Outstanding cycle stability and rate capabilities of the all-solid-state Li-S battery with a Li7P3S11 glass-ceramic electrolyte and a core-shell S@BP2000 nanocomposite

All-solid-state Li-S batteries (ASSLSBs) can substantially alleviate poly-sulfide shuttling, which greatly improves the electrochemical performance of Li-S batteries. However, poor cycling and rate performances are still severe challenges for ASSLSBs and are mainly ascribed to the low ionic conductivity of the solid electrolyte and the unstable cathode/solid electrolyte interface resulting from the volume variation during the repeated charge-discharge process. In consideration of this, a Li7P3S11 glass-ceramic solid electrolyte with high ionic conductivity and a S@BP2000 nanocomposite with a core-shell structure are introduced to fabricate a novel ASSLSB in this work.
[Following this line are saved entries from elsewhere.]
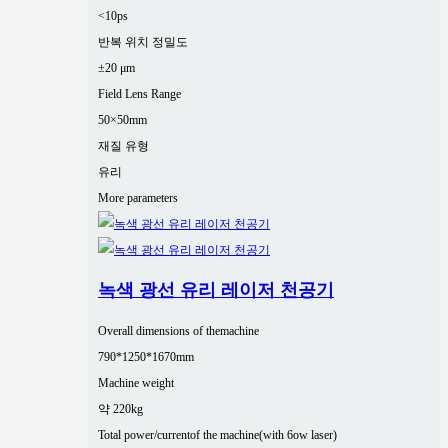
<10ps
반복 위치 정밀도
±20 μm
Field Lens Range
50×50mm
재질 유형
유리
More parameters
녹색 광선 유리 레이저 천공기
Overall dimensions of themachine
790*1250*1670mm
Machine weight
약 220kg
Total power/currentof the machine(with 6ow laser)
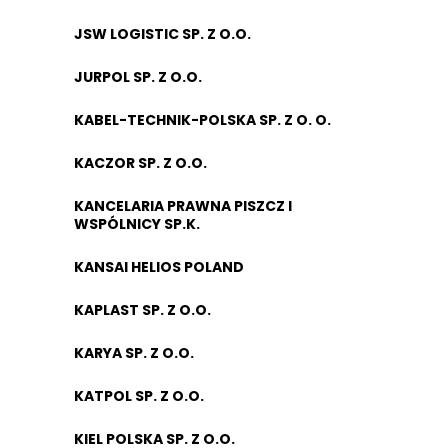
JSW LOGISTIC SP. Z O.O.
JURPOL SP. Z O.O.
KABEL-TECHNIK-POLSKA SP. Z O. O.
KACZOR SP. Z O.O.
KANCELARIA PRAWNA PISZCZ I
WSPÓLNICY SP.K.
KANSAI HELIOS POLAND
KAPLAST SP. Z O.O.
KARYA SP. Z O.O.
KATPOL SP. Z O.O.
KIEL POLSKA SP. Z O.O.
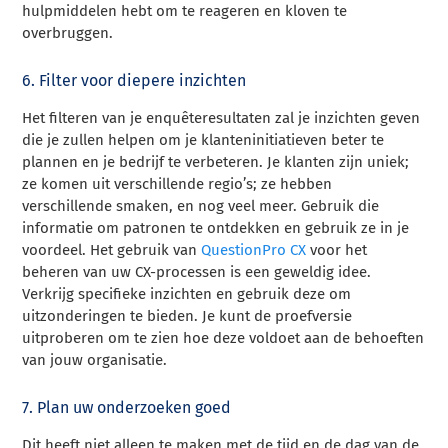
hulpmiddelen hebt om te reageren en kloven te
overbruggen.
6. Filter voor diepere inzichten
Het filteren van je enquêteresultaten zal je inzichten geven
die je zullen helpen om je klanteninitiatieven beter te
plannen en je bedrijf te verbeteren. Je klanten zijn uniek;
ze komen uit verschillende regio’s; ze hebben
verschillende smaken, en nog veel meer. Gebruik die
informatie om patronen te ontdekken en gebruik ze in je
voordeel. Het gebruik van
QuestionPro CX
voor het
beheren van uw CX-processen is een geweldig idee.
Verkrijg specifieke inzichten en gebruik deze om
uitzonderingen te bieden. Je kunt de proefversie
uitproberen om te zien hoe deze voldoet aan de behoeften
van jouw organisatie.
7. Plan uw onderzoeken goed
Dit heeft niet alleen te maken met de tijd en de dag van de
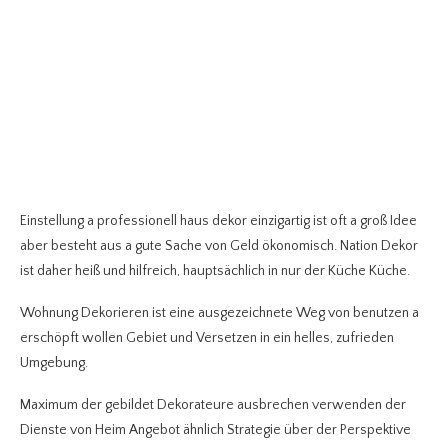
Einstellung a professionell haus dekor einzigartig ist oft a groß Idee
aber besteht aus a gute Sache von Geld ökonomisch. Nation Dekor
ist daher heiß und hilfreich, hauptsächlich in nur der Küche Küche.
Wohnung Dekorieren ist eine ausgezeichnete Weg von benutzen a
erschöpft wollen Gebiet und Versetzen in ein helles, zufrieden
Umgebung.
Maximum der gebildet Dekorateure ausbrechen verwenden der
Dienste von Heim Angebot ähnlich Strategie über der Perspektive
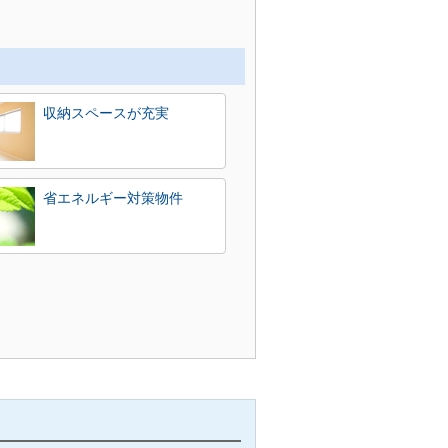
収納スペースが充実
省エネルギー対策物件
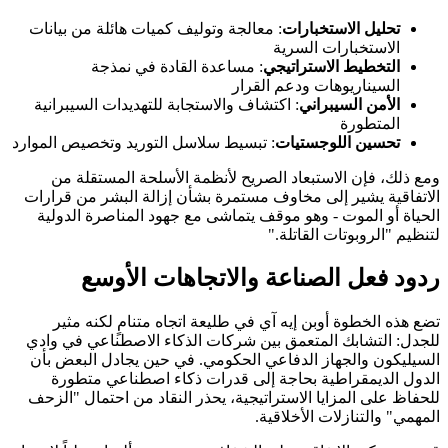
تحليل الاستخبارات
: معالجة وتوليف كميات هائلة من بيانات
الاستخبارات السرية
التخطيط الاستراتيجي
: مساعدة القادة في نمذجة
السيناريوهات ودعم القرار
الأمن السيبراني
: اكتشاف والاستجابة للتهديدات السيبرانية
المتطورة
تحسين اللوجستيات
: تبسيط سلاسل التوريد وتخصيص الموارد
ومع ذلك، فإن الاستبعاد الصريح لأنظمة الأسلحة المستقلة من
الاتفاقية يشير إلى مخاوف مستمرة بشأن إزالة البشر من قرارات
الحياة أو الموت - وهو موقف يتماشى مع جهود المناصرة الدولية
لتنظيم "الروبوتات القاتلة."
ردود فعل الصناعة والاتجاهات الأوسع
تضع هذه الخطوة أوبن إيه آي في طليعة اتجاه متنامٍ لكنه مثير
للجدل: التشابك المتعمق بين شركات الذكاء الاصطناعي في وادي
السيليكون والجهاز الدفاعي الحكومي. في حين يجادل البعض بأن
الدول الديمقراطية بحاجة إلى قدرات ذكاء اصطناعي متطورة
للحفاظ على المزايا الاستراتيجية، يحذر النقاد من احتمال "الزحف
المهمي" والتنازلات الأخلاقية.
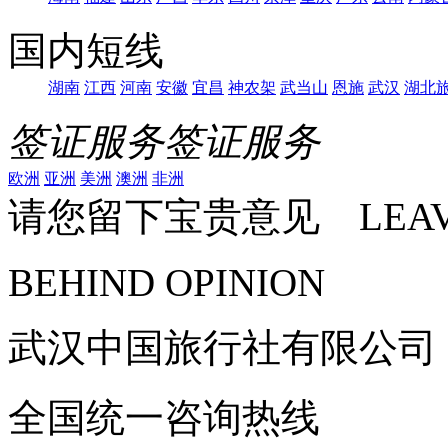
国内短线
湖南
江西
河南
安徽
宜昌
神农架
武当山
恩施
武汉
湖北
签证服务
签证服务
欧洲
亚洲
美洲
澳洲
非洲
请您留下宝贵意见 LEAV
BEHIND OPINION
武汉中国旅行社有限公司
全国统一咨询热线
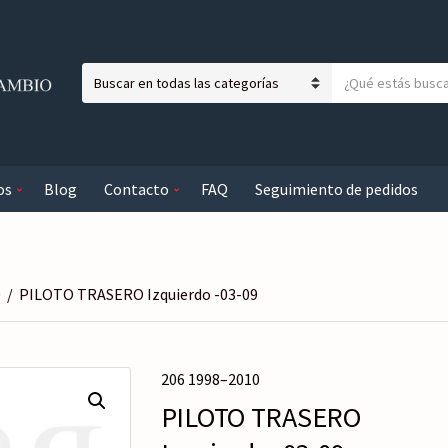
T
N
e
o
x
m
t
b
o
os
Blog
Contacto
FAQ
Seguimiento de pedidos
r
a
e
b
d
u
e
s
l
c
0
/
PILOTO TRASERO Izquierdo -03-09
a
a
c
r
a
206 1998–2010
t
e
PILOTO TRASERO
g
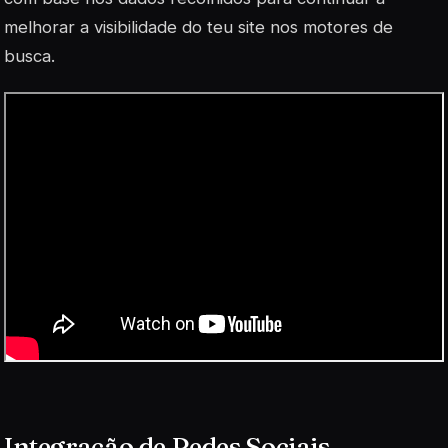
melhorar a visibilidade do teu site nos motores de
busca.
Integração de Redes Sociais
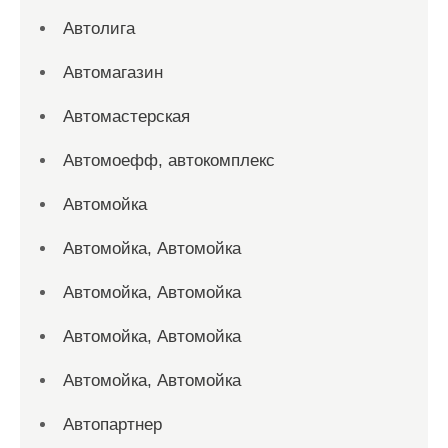
Автолига
Автомагазин
Автомастерская
Автомоефф, автокомплекс
Автомойка
Автомойка, Автомойка
Автомойка, Автомойка
Автомойка, Автомойка
Автомойка, Автомойка
Автопартнер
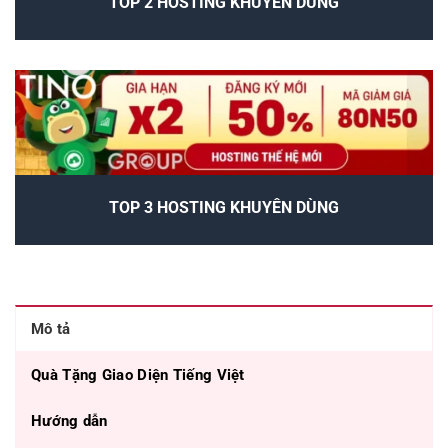
TOP 2 HOSTING KHUYÊN DÙNG
TOP 3 HOSTING KHUYÊN DÙNG
Mô tả
Quà Tặng Giao Diện Tiếng Việt
Hướng dẫn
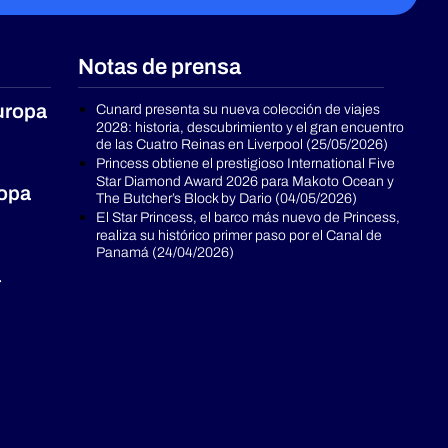
Notas de prensa
uropa
Cunard presenta su nueva colección de viajes
2028: historia, descubrimiento y el gran encuentro
de las Cuatro Reinas en Liverpool (25/05/2026)
Princess obtiene el prestigioso International Five
Star Diamond Award 2026 para Makoto Ocean y
ropa
The Butcher’s Block by Dario (04/05/2026)
El Star Princess, el barco más nuevo de Princess,
realiza su histórico primer paso por el Canal de
Panamá (24/04/2026)
a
As expected, the S@BP2000 cathode in the fabricated ASSLSB displays outstanding specific capacity (1391.3 mA h g(-1), 0.2 C) and rate performance (678.6 mA h g(-1), 4 C) and ultrahigh cycling performance (capacity retention of nearly 100% after 1200 cycles, 3 C) at room temperature. Moreover, further improved specific capacity (1597.7 mA h g(-1), 0.2 C) and rate performance (1092.9 mA h g(-1), 8 C) can be obtained at 80 degrees C, benefiting from the improved ionic conductivity at higher test temperature. The ultrahigh cycling and rate performances indicate that this strategy may provide a tremendous opportunity for constructing high-performance ASSLSBs.